Lucy Beardmore-Gray gives a wittily rumbustious performance as Sir Andrew, content to find as much mischief as might be arranged in Olivia’s household. In this she is aided by Harry Winterbottom’s drunken Sir Toby, Jodyanne Richardson’s arch and worldly-wise Maria, and Sarah Warren’s impish and mimicry-gifted Fool. Katerina Eliott aids Viola’s subterfuge with her informative turn as the West Country sea captain, and later firmly subdued Antonio as an officer.

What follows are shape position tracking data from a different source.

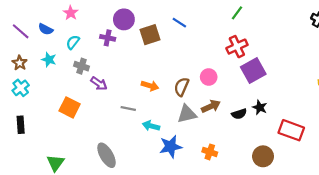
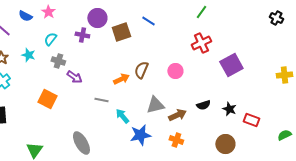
blue semicircle: (46, 29) -> (25, 16), moved
purple square: (253, 70) -> (231, 65), moved
orange arrow: (150, 86) -> (121, 79), turned -42
brown semicircle: (181, 87) -> (141, 70), moved
brown arrow: (211, 106) -> (177, 115), moved
black star: (260, 107) -> (229, 109), moved
cyan arrow: (151, 126) -> (122, 116), turned 35
red rectangle: (291, 130) -> (251, 120), size x0.7

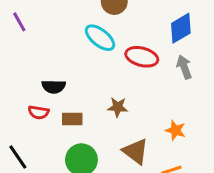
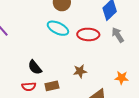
black semicircle: (54, 87) -> (35, 67), turned 63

There was one area where the company’s intentions for their inaugural performance did not come through strongly. LonelyCloud states in the programme that “all of our work is underpinned by a ‘philosophy of gender’.” I am a gender theorist by background, and came prepared to adore this production: gender is a question always at the forefront of my mind, and I was curious to see what LonelyCloud would offer for our consideration. But in the end, I didn’t see how this particular production of Twelfth Night was more or differently gendered than other productions. I liked, respected and esteemed the performance – these are degrees to love, Olivia might protest. But in the end they are not love. Nevertheless I look forward to seeing how LonelyCloud develops in future productions. A “philosophy of gender” should be at the forefront of more minds.